Reputation: 746
I have a react web app with Next.Js. I want To upload it on my IIS ftp. Should I copy .next folder? If yes, Why I get error on this case?
Error screenshot:
Upvotes: 4
Views: 18661
Reputation: 180
you can make a localhost on your server and redirect requests to that local host. for doing that make a 'server.js' file in main folder. Inside that folder make a process that runs in production mode(on port 4000). server.js:
const { createServer } = require('http');
const { parse } = require('url');
const next = require('next');
const dev = process.env.NODE_ENV !== 'production';
const hostname = 'localhost';
const port = process.env.PORT || 4000;
// when using middleware `hostname` and `port` must be provided below
const app = next({ dev, hostname, port });
const handle = app.getRequestHandler();
app.prepare().then(() => {
createServer(async (req, res) => {
try {
// Be sure to pass `true` as the second argument to `url.parse`.
// This tells it to parse the query portion of the URL.

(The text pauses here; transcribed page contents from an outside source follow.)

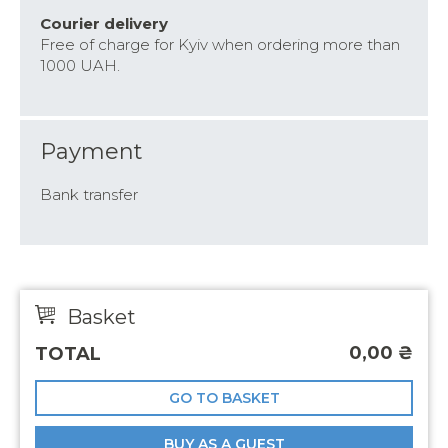
Courier delivery
Free of charge for Kyiv when ordering more than
1000 UAH.
Payment
Bank transfer
Basket
0,00
₴
TOTAL
GO TO BASKET
BUY AS A GUEST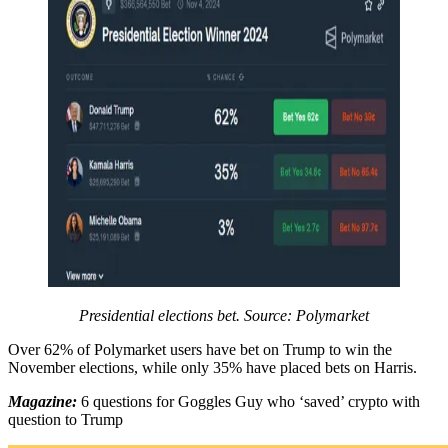
Presidential elections bet. Source: Polymarket
Over 62% of Polymarket users have bet on Trump to win the
November elections, while only 35% have placed bets on Harris.
Magazine:
6 questions for Goggles Guy who ‘saved’ crypto with
question to Trump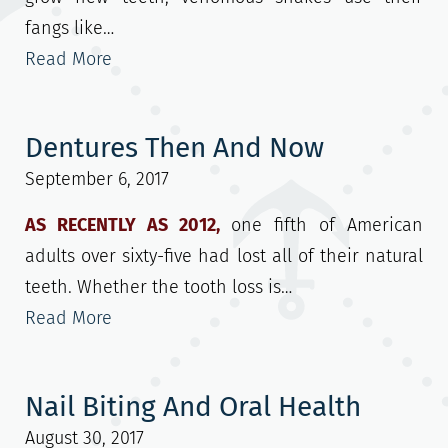
fangs like…
Read More
Dentures Then And Now
September 6, 2017
AS RECENTLY AS 2012,
one fifth of American
adults over sixty-five had lost all of their natural
teeth. Whether the tooth loss is…
Read More
Nail Biting And Oral Health
August 30, 2017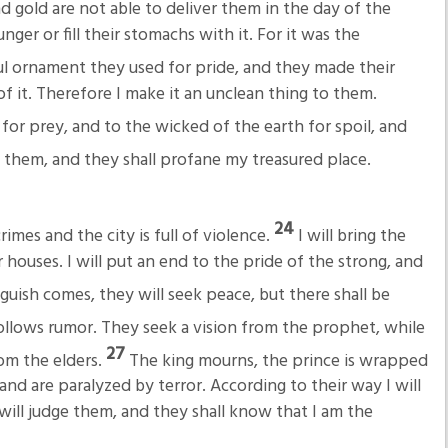
and gold are not able to deliver them in the day of the
ger or fill their stomachs with it. For it was the
ul ornament they used for pride, and they made their
f it. Therefore I make it an unclean thing to them.
s for prey, and to the wicked of the earth for spoil, and
m them, and they shall profane my treasured place.
24
crimes and the city is full of violence.
I will bring the
 houses. I will put an end to the pride of the strong, and
uish comes, they will seek peace, but there shall be
ollows rumor. They seek a vision from the prophet, while
27
om the elders.
The king mourns, the prince is wrapped
and are paralyzed by terror. According to their way I will
will judge them, and they shall know that I am the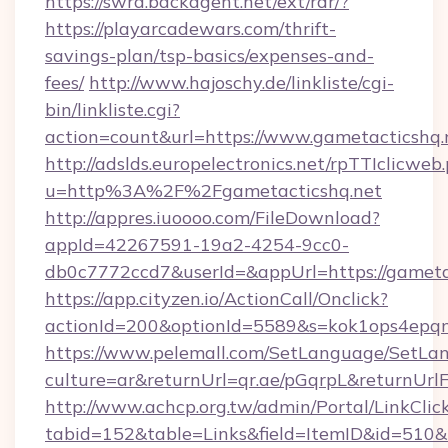
https://swra.backagent.net/ext/rdr/?
https://playarcadewars.com/thrift-
savings-plan/tsp-basics/expenses-and-
fees/
http://www.hajoschy.de/linkliste/cgi-
bin/linkliste.cgi?
action=count&url=https://www.gametacticshq.
http://adslds.europelectronics.net/rpTTIclicweb
u=http%3A%2F%2Fgametacticshq.net
http://appres.iuoooo.com/FileDownload?
appId=42267591-19a2-4254-9cc0-
db0c7772ccd7&userId=&appUrl=https://gameta
https://app.cityzen.io/ActionCall/Onclick?
actionId=200&optionId=5589&s=kok1ops4epq
https://www.pelemall.com/SetLanguage/SetLa
culture=ar&returnUrl=qr.ae/pGqrpL&returnUrl
http://www.achcp.org.tw/admin/Portal/LinkClic
tabid=152&table=Links&field=ItemID&id=510&li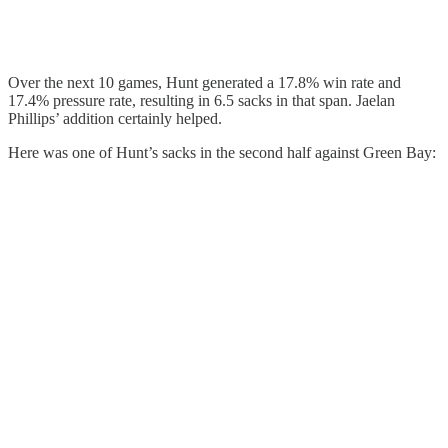
Over the next 10 games, Hunt generated a 17.8% win rate and
17.4% pressure rate, resulting in 6.5 sacks in that span. Jaelan
Phillips’ addition certainly helped.
Here was one of Hunt’s sacks in the second half against Green Bay: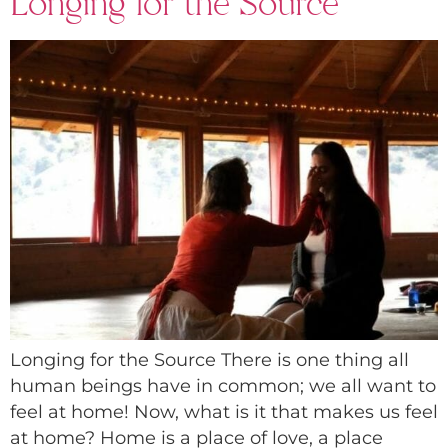
Longing for the Source
Longing for the Source There is one thing all
human beings have in common; we all want to
feel at home! Now, what is it that makes us feel
at home? Home is a place of love, a place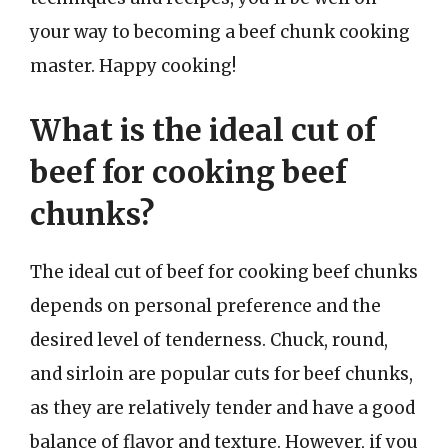
your way to becoming a beef chunk cooking
master. Happy cooking!
What is the ideal cut of
beef for cooking beef
chunks?
The ideal cut of beef for cooking beef chunks
depends on personal preference and the
desired level of tenderness. Chuck, round,
and sirloin are popular cuts for beef chunks,
as they are relatively tender and have a good
balance of flavor and texture. However, if you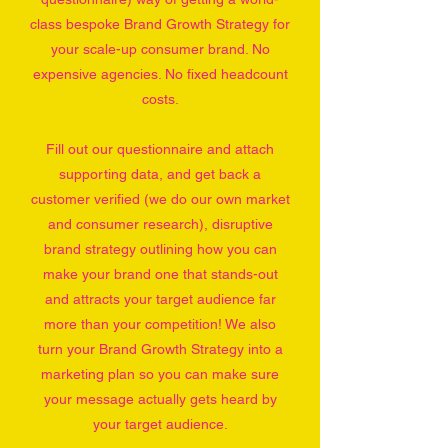
class bespoke Brand Growth Strategy for
your scale-up consumer brand. No
expensive agencies. No fixed headcount
costs.
Fill out our questionnaire and attach
supporting data, and get back a
customer verified (we do our own market
and consumer research), disruptive
brand strategy outlining how you can
make your brand one that stands-out
and attracts your target audience far
more than your competition! We also
turn your Brand Growth Strategy into a
marketing plan so you can make sure
your message actually gets heard by
your target audience.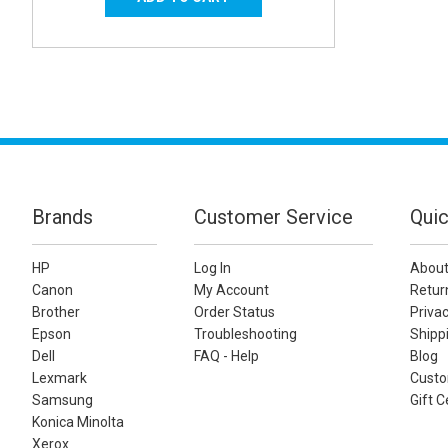
Brands
Customer Service
Quic
HP
Log In
About
Canon
My Account
Retur
Brother
Order Status
Privac
Epson
Troubleshooting
Shippi
Dell
FAQ - Help
Blog
Lexmark
Custo
Samsung
Gift C
Konica Minolta
Xerox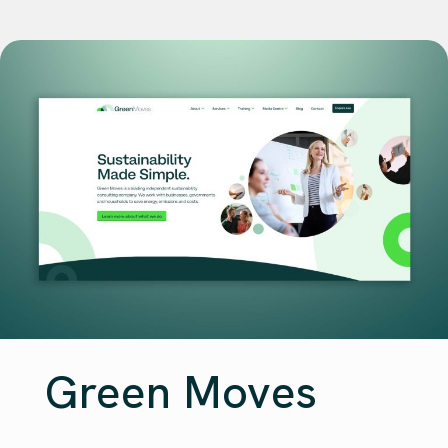
Green Moves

const parsedUrl = parse(req.url, true);
const { pathname, query } = parsedUrl;
if (pathname === '/a') {
await app.render(req, res, '/a', query);
} else if (pathname === '/b') {
await app.render(req, res, '/b', query);
} else {
await handle(req, res, parsedUrl);
}
} catch (err) {
console.error('Error occurred handling', req.url, err);
res.statusCode = 500;
res.end('internal server error');
}
}).listen(port, (err) => {
if (err) throw err;
console.log(`> Ready on http://${hostname}:${port}`);
});
});
after that make a "service.js" file wich redirect all of the urls to local host(reverse proxy)
web.config:
<configuration>
<system.webServer>
<rewrite>
<rules>
<rule name="ReverseProxyInboundRule1" stopProcessing="true">
<match url="(.*)" />
<action type="Rewrite" url="http://localhost:4000/{R:1}" />
</rule>
</rules>
</rewrite>
</system.webServer>
and at the end make "service.js" file wich run server.js file as a service.
service.js:
var Service = require('node-windows').Service;
var path = require('path');
var svc = new Service({
name: 'service name',
description: 'example server',
script: path.join(__dirname, 'server.js'),
workingdirectory: path.join(__dirname, 'server.js'),
nodeOptions: [],
env: {
name: 'NODE_ENV',
value: 'production',
},
});
//svc.uninstall();
svc.on('install', function () {
svc.start();
});
svc.install();
now run service.js with 'node service.js' command. now you can see 'service name' service in your server's services(you can check if it doesn't started,start it manually)
Upvotes: 3
Reputation: 2190
The easiest solution is to publish the project and put the output files (static html files and assets) to a folder and setting up a IIS website pointing that folder. This is OK if you do not need to dynamic rendering.
Please have a look at this article where I've tried to explain how to deploy a static html website built by next.js on IIS.
Upvotes: 0
Reputation: 258
add this to your package.json scripts : "prod": "next export" and after building run this script then copy the output folder : /out
Upvotes: 0
Reputation: 12749
To run node js app on iis you need to configure the iisnode module. https://github.com/tjanczuk/iisnode
then run below command to build the application:
npm run build
which creates the production application in the .next folder.